Particle Spectrum

From the post "de Broglie Per Person"

$2\pi a_{ \psi  }=n\lambda$

$h=2\pi a_{ \psi  }mc=mc.n\lambda$

with $n=1$.

$2\pi a_{ \psi  }=\lambda_1$

$h=2\pi a_{ \psi  }mc=mc.\lambda_{1}$ --- (*)

This is the Planck's constant in the expression $E=hf$.

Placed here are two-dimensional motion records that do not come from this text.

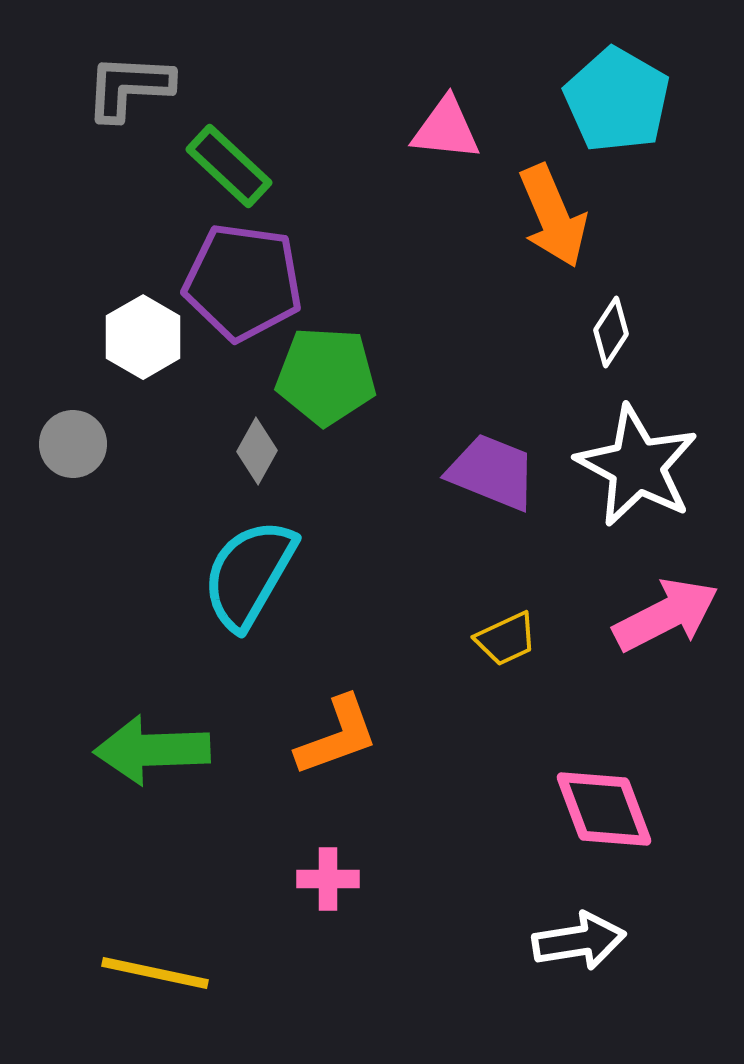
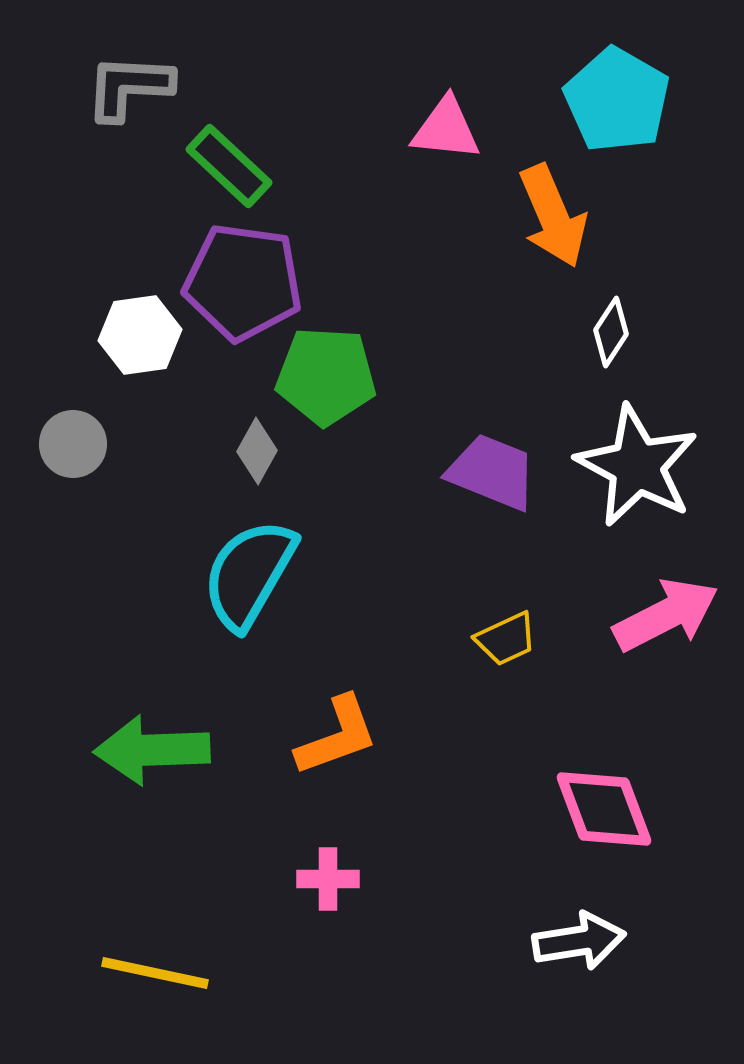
white hexagon: moved 3 px left, 2 px up; rotated 22 degrees clockwise
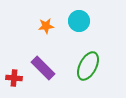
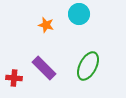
cyan circle: moved 7 px up
orange star: moved 1 px up; rotated 21 degrees clockwise
purple rectangle: moved 1 px right
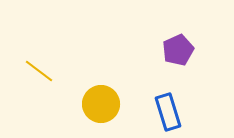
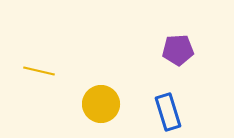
purple pentagon: rotated 20 degrees clockwise
yellow line: rotated 24 degrees counterclockwise
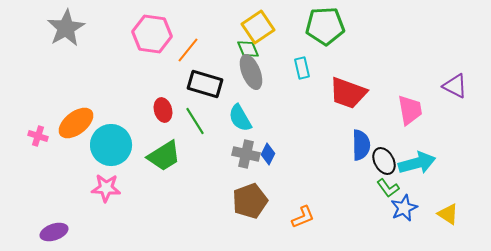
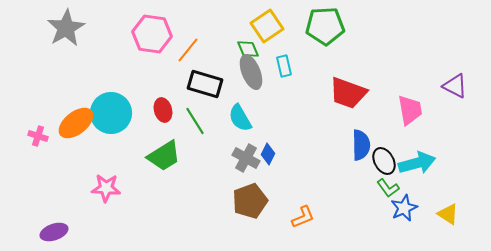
yellow square: moved 9 px right, 1 px up
cyan rectangle: moved 18 px left, 2 px up
cyan circle: moved 32 px up
gray cross: moved 4 px down; rotated 16 degrees clockwise
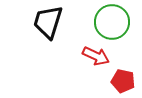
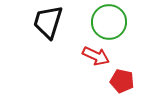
green circle: moved 3 px left
red pentagon: moved 1 px left
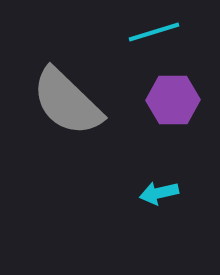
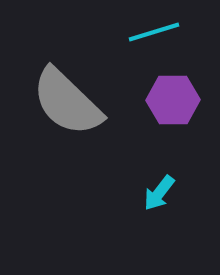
cyan arrow: rotated 39 degrees counterclockwise
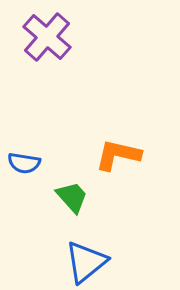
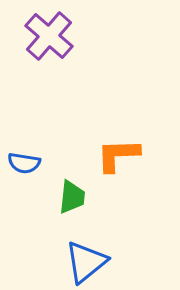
purple cross: moved 2 px right, 1 px up
orange L-shape: rotated 15 degrees counterclockwise
green trapezoid: rotated 48 degrees clockwise
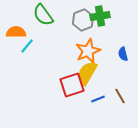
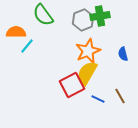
red square: rotated 10 degrees counterclockwise
blue line: rotated 48 degrees clockwise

In general however, from the post "Other Time Dimensions Counts"

$h=x.mv=x.mc$

where $x$ is the length of periodic path of the particle, $m$ is the mass of the particle and $v=c$ is the particle's velocity at light speed.

From the post "Quantized x, Discretely"

$x=e^{ -\cfrac { Ax+C }{ n^{ 2 } }  }$

Consider other solutions to $a_\psi$ subjected to the constraint above,

$a_{\psi\,n}=e^{ -\cfrac { Aa_{\psi\,n}+C }{ n^{ 2 } }  }$

then

$2\pi a_{\psi\,n}=2\pi e^{ -\cfrac { Aa_{\psi\,n}+C }{ n^{ 2 } }  }= \lambda_{n}$

specifically,

$2\pi a_{\psi,1}=2\pi e^{ -\left(Aa_{\psi,1}+C\right)   }= \lambda_{1}$

$\cfrac{\lambda_1}{\lambda_{n}}= e^{ -\left(Aa_{\psi,1}+C\right)+\cfrac { Aa_{ \psi \, n }+C }{ n^{ 2 } }  }$  --- (*)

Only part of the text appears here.